▸ TO DO: Look through the listing below for the word "Elegant" and copy every line where it occurs.

MATERIAL FOR THIS EXERCISE below:

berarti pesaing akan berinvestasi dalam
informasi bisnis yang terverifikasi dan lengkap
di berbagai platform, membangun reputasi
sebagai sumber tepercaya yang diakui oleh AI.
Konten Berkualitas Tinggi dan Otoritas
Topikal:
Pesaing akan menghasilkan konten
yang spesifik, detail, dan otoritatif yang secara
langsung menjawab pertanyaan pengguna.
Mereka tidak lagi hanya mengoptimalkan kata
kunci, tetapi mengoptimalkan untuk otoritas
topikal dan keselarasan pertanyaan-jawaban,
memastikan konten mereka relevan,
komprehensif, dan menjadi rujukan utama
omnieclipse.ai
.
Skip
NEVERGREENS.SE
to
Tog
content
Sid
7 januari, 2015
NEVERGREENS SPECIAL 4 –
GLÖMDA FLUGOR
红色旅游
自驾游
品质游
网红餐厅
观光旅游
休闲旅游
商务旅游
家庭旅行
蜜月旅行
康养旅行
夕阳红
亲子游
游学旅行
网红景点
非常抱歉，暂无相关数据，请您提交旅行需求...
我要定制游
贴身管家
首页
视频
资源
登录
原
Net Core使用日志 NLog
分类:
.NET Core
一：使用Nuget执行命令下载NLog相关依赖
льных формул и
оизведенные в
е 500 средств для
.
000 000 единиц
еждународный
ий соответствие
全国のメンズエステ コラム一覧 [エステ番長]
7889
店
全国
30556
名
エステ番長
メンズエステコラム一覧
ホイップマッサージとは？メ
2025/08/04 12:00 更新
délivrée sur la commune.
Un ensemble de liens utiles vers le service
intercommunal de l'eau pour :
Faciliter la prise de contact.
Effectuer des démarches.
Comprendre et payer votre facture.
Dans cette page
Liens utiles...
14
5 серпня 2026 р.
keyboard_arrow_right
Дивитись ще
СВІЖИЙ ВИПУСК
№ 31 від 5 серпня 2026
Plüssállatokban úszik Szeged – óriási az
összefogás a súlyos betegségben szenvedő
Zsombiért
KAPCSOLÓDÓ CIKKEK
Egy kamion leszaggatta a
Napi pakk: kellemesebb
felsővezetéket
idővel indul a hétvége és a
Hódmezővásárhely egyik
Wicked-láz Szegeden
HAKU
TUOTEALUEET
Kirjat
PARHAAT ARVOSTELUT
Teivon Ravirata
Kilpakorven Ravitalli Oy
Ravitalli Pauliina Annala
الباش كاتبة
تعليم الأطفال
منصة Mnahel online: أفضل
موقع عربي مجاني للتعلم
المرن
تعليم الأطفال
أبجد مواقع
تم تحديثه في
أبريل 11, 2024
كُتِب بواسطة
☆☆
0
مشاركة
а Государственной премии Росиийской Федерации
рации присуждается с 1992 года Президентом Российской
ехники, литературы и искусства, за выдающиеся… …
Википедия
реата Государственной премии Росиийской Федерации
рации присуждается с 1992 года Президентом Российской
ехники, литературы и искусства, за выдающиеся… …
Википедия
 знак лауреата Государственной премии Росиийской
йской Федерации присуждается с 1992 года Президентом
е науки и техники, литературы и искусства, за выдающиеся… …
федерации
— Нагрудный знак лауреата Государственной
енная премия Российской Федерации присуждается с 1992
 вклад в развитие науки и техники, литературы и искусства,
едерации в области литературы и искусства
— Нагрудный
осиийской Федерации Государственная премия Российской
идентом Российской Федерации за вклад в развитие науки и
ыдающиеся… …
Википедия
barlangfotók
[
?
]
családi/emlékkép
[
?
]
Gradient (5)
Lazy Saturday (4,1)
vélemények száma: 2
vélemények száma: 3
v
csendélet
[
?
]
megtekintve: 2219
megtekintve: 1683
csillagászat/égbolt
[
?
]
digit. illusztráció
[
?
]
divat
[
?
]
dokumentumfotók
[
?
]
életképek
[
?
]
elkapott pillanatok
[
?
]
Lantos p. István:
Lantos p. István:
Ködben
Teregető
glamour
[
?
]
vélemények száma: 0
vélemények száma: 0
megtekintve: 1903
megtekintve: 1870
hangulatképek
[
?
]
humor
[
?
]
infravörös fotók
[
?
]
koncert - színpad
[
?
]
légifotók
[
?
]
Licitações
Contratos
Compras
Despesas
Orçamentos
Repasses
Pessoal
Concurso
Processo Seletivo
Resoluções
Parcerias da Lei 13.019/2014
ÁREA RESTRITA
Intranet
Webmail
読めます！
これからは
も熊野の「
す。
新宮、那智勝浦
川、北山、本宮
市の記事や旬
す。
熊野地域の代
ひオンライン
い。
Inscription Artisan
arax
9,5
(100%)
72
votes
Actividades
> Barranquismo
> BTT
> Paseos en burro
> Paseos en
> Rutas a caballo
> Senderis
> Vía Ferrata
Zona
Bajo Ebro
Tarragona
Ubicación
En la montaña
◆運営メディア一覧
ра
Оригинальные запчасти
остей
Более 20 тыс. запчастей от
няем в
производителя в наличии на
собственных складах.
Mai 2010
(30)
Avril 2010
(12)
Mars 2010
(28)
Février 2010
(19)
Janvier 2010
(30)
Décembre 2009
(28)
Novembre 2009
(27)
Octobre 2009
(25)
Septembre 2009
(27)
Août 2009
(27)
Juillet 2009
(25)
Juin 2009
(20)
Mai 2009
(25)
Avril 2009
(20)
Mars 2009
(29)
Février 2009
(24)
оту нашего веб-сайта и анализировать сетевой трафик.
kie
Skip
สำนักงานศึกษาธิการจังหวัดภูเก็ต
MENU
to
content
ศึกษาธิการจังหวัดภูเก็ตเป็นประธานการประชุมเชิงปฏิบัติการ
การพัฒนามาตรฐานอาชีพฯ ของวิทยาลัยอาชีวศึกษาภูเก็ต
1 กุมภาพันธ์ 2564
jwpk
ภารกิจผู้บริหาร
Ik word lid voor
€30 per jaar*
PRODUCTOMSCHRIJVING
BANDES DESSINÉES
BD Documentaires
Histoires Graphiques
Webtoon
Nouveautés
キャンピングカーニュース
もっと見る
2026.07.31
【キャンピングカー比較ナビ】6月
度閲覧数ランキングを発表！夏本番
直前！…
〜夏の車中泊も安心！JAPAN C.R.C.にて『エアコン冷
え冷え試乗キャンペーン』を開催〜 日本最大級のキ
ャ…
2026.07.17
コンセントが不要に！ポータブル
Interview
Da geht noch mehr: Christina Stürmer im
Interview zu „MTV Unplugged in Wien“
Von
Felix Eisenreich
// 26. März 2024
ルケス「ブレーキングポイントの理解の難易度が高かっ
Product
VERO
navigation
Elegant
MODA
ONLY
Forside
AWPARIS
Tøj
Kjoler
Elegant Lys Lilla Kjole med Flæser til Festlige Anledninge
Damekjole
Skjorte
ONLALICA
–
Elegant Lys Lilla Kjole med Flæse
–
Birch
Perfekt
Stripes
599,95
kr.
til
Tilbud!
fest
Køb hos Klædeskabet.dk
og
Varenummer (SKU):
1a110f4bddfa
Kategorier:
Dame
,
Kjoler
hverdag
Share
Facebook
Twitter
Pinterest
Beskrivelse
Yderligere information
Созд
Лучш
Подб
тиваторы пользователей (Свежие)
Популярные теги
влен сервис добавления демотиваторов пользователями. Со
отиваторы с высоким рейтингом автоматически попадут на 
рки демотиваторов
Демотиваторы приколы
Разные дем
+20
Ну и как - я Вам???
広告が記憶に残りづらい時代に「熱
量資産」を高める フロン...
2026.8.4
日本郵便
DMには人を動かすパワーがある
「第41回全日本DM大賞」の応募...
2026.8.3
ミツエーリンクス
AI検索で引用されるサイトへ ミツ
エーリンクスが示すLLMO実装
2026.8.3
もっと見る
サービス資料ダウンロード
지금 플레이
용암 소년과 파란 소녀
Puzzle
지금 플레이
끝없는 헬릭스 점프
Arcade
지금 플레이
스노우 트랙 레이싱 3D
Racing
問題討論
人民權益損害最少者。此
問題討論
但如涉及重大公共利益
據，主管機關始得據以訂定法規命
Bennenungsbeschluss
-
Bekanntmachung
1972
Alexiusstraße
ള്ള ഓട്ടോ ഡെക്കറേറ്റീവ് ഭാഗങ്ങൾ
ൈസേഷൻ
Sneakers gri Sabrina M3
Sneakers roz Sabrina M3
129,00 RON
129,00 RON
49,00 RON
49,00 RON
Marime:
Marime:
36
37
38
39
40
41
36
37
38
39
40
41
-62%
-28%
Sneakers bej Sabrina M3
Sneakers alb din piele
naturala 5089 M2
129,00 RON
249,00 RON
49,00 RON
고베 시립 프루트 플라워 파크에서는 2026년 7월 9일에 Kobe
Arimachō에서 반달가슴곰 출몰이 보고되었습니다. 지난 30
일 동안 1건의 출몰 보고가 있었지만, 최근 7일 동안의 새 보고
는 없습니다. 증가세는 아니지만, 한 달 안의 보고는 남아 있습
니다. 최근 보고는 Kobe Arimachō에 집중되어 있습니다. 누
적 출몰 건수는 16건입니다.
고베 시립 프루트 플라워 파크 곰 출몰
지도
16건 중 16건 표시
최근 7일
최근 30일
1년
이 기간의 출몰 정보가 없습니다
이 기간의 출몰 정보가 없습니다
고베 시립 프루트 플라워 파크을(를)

End of MATERIAL FOR THIS EXERCISE.

▸ EXERCISE RESULT:
Elegant
Elegant Lys Lilla Kjole med Flæser til Festlige Anledninge
Elegant Lys Lilla Kjole med Flæse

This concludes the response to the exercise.